Sixty to ninety percent of arachnoid cysts present during childhood.15,16 Clinical presentation varies primarily by age and location of the lesion. Some arachnoid cysts remain asymptomatic throughout life.

The most common presenting symptom is headache, which may be due to local mass effect, high intracranial pressure (ICP), or hydrocephalus.17 Arachnoid cysts of the middle cranial fossa may be associated with hemorrhage, but this complication has been considered very infrequent. Hemorrhage into or around an arachnoid cyst is primarily precipitated by minor trauma and, very rarely, can be spontaneous. Several reports have been published on the association of arachnoid cysts with subdural hygroma and subdural hematoma after minor head injuries.7,8,16,20

Arachnoid cysts may cause cognitive disorders and deficits of any aspect of psychologic system.18

Even a trivial trauma can cause rupture of the cyst as seen in the presented case, where a simple falling down while playing resulted in the formation of hygroma.

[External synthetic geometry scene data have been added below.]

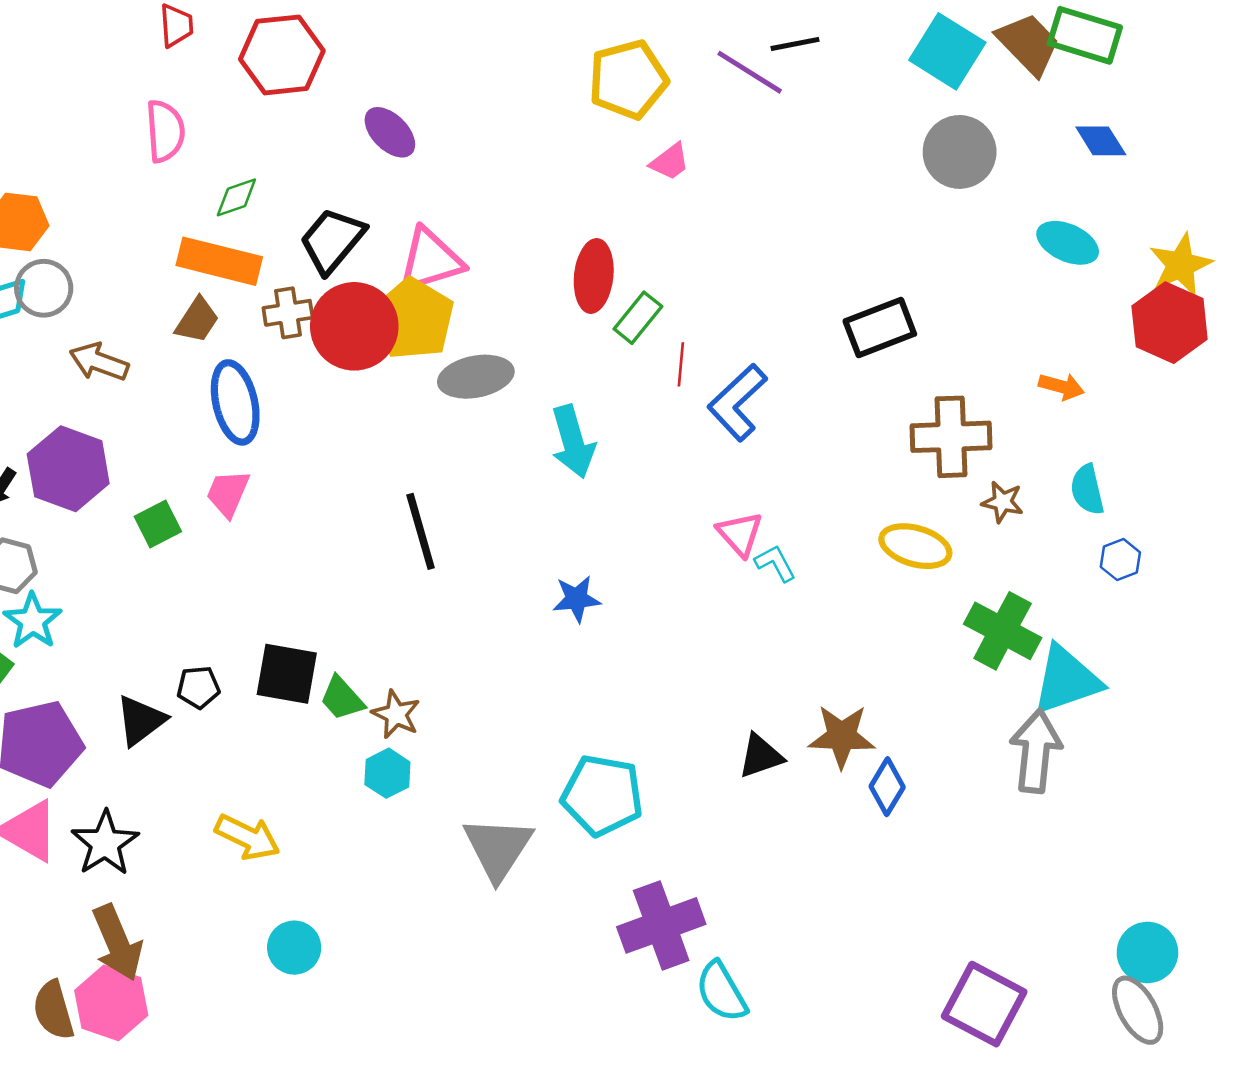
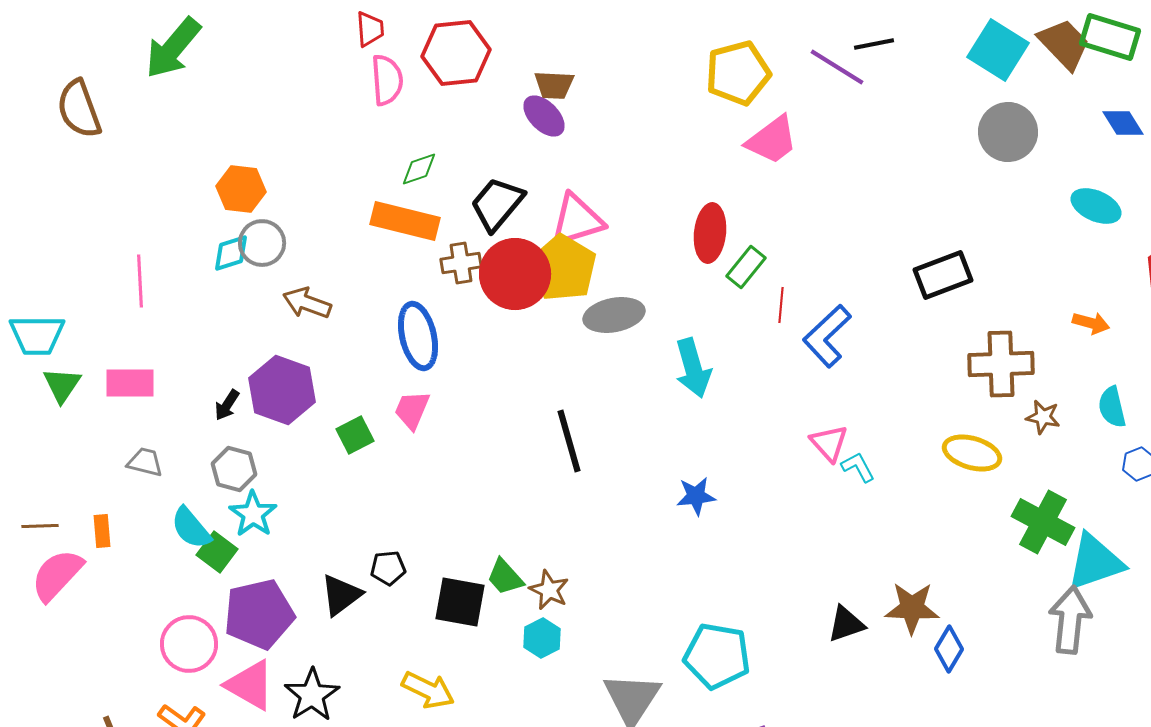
pink semicircle: (165, 131) -> (387, 80), moved
pink trapezoid: (670, 162) -> (772, 140), size x1.6
brown trapezoid: (197, 320) -> (554, 85), moved, turned 60
black square: (287, 674) -> (460, 602), moved

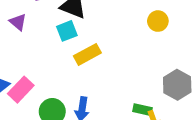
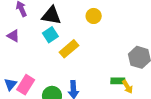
yellow circle: (158, 21) -> (94, 16), moved

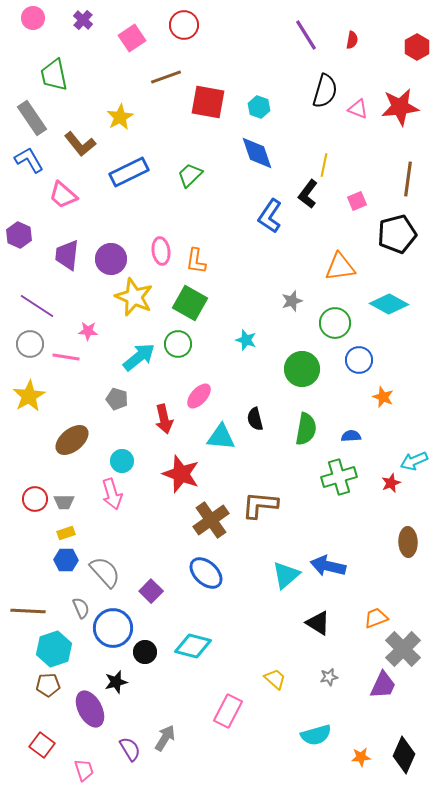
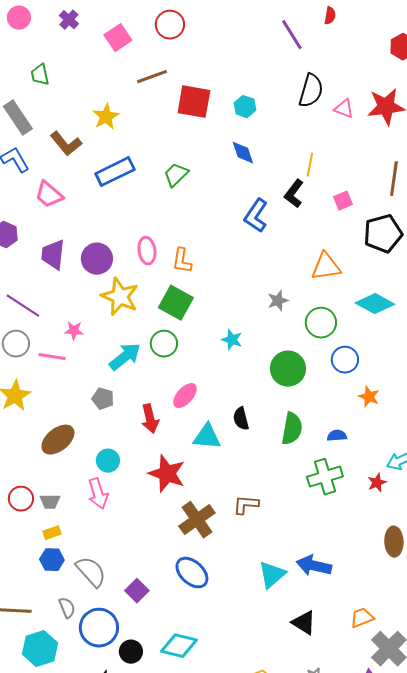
red semicircle: (352, 40) -> (330, 16), moved
green trapezoid: (54, 75) -> (40, 75), size x0.7
blue diamond: (257, 153) -> (243, 153), size x0.7
brown L-shape: (260, 505) -> (246, 505), size x0.7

The indication for surgery and the mode of surgical treatment are still a matter of debate. Different types of surgical approaches can be performed. Cyst fenestration, stereotactic punction, endoscopic cyst fenestration, cystoperitoneal shunt, cyst marsupialisation into the subarachnoid space and complete or partial resection of the cyst wall are the main options.19

Although the risk of hemorrhage of arachnoid cyst is very low but when the hemorrhage occurs it is treated by hematoma evacuation in most cases, but sometimes there is a need for fenestration of the cyst into basal cisterns by endoscopy, microsurgical or cystoperitoneal shunt.20

In our case, patient age, minority of trauma and symptomatology were similar to what is reported in literature, but formation of subdural hygroma in both sides of the brain where falx cerebri acts as a barrier cannot be explained and this is the interesting point in our report which mandates specific attention to this quaint case.


In patients with arachnoid cyst it is important to keep in mind that a trivial event can produce a significant intracranial complication, in both sides of the brain.